Bir zamanlar emekçi erkekler, sermayeye karşı mücadelenin yükünü yalnızca kendilerinin taşıması gerektiğini, “eski dünya” ile kadınların yardımı olmadan tek başlarına başa çıkmaları gerektiğini zannediyorlardı. Ancak işçi sınıfından kadınlar, kocanın ya da babanın işsiz kalması nedeniyle ihtiyaç üzerine işgücü piyasasına girmeye zorlanarak emeğini satanlar saflarına katılınca, emekçi erkekler, kadınları “sınıf bilincine sahip olmayanlar” saflarında bırakmanın, davalarına zarar vermek ve geriletmek anlamına geldiğinin farkına vardılar. Bilinçli militanların sayısı ne kadar çok olursa başarı şansı o kadar artar. Sobanın başında oturan, toplumda, devlette veya ailede hiçbir hakkı olmayan bir kadın hangi bilinç düzeyine sahiptir? Kendi ‘fikirleri’ yoktur! Her şey babanın veya kocanın emrettiği gibi yapılır…

Kadınların maruz kaldığı geri kalmışlık ve haklardan yoksunluk, baş eğmişliği ve kayıtsızlığı işçi sınıfına hiçbir fayda sağlamadığı gibi, doğrudan doğruya ona zarar vermektedir. Ama işçi kadın harekete nasıl dahil edilmeli, nasıl uyandırılmalıdır?

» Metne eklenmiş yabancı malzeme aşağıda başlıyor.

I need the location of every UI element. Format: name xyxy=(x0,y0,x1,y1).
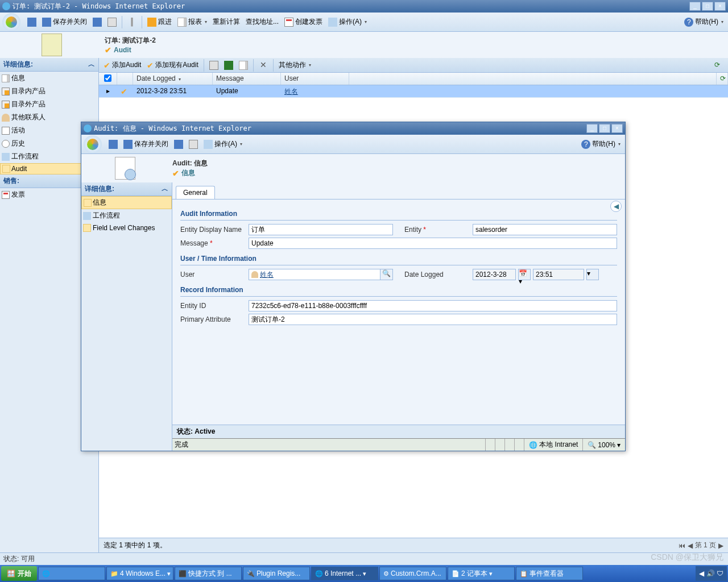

Dış ülkelerdeki sosyal demokrasi1 doğru çözümü hemen bulamadı. İşçi örgütleri kadın işçilere açıktı ama çok azı onlara katıldı. Neden? Çünkü işçi sınıfı, kadın işçinin hukuki ve toplumsal olarak bu sınıfın en yoksun üyesi olduğunu, yüzyıllardır gözünün korkutulduğunu, ona zulmedildiğini, aklını ve kalbini harekete geçirmek için özel bir yaklaşıma, bir kadın olarak onun anlayabileceği sözlere ihtiyaç olduğunu ilk başta fark edemedi. İşçiler, bu hak yoksunluğu ve sömürü dünyasında kadının sadece emeğinin satıcısı olarak değil, aynı zamanda anne olarak, kadın olarak da ezildiğini hemen anlayamadılar… Ancak, işçilerin sosyalist partisi bunu anladığında, hem bir ücretli işçi, hem de bir kadın, bir anne olarak kadınları savunmayı cesurca üstlendi.

KADIN KURTULUŞ HAREKETİ DOSYASI
Petrograd’da gösreri, 1917

Bütün ülkelerdeki sosyalistler, kadın emeği için özel koruma, anne ve çocuk için sigorta, kadınlar için siyasi haklar ve kadınların çıkarlarının savunulmasını talep etmeye başladılar.

İşçilerin partisi, kadın işçilere yönelik bu ikinci hedefi ne kadar net algıladıysa kadınlar partiye o denli istekli katıldılar. Partinin kendilerinin gerçek savunucusu olduğunu, işçi sınıfının aynı zamanda kendilerinin kadın olmaktan kaynaklı acil ve ayrı ihtiyaçları için mücadele ettiğini o denli anladılar. Örgütlü ve bilinçli emekçi kadınlar, bu hedefi anlatmak için çok şey yaptılar. Artık daha çok emekçi kadını sosyalist harekete çekmek için yapılan işin asıl yükü kadınlara düşüyor. Her ülkede partilerin kendi özel kadın komiteleri, sekreterlikleri ve büroları var. Bu kadın komiteleri, hâlen büyük ölçüde siyasi bilince sahip olmayan kadın nüfusu içerisinde çalışmalar yürütmekte, emekçi kadınların bilincini uyandırmakta ve onları örgütlemektedir. Ayrıca kadınları en yakından ilgilendiren soru ve talepleri de araştırıyorlar: Anne adaylarının ve emziren annelerin korunması ve bakımı, kadın emeğinin yasal düzenlemesi, fuhuşa ve bebek ölümlerine karşı kampanya, kadınlara yönelik siyasal hak talebi, konutların iyileştirilmesi, artan hayat pahalılığına karşı kampanya vb.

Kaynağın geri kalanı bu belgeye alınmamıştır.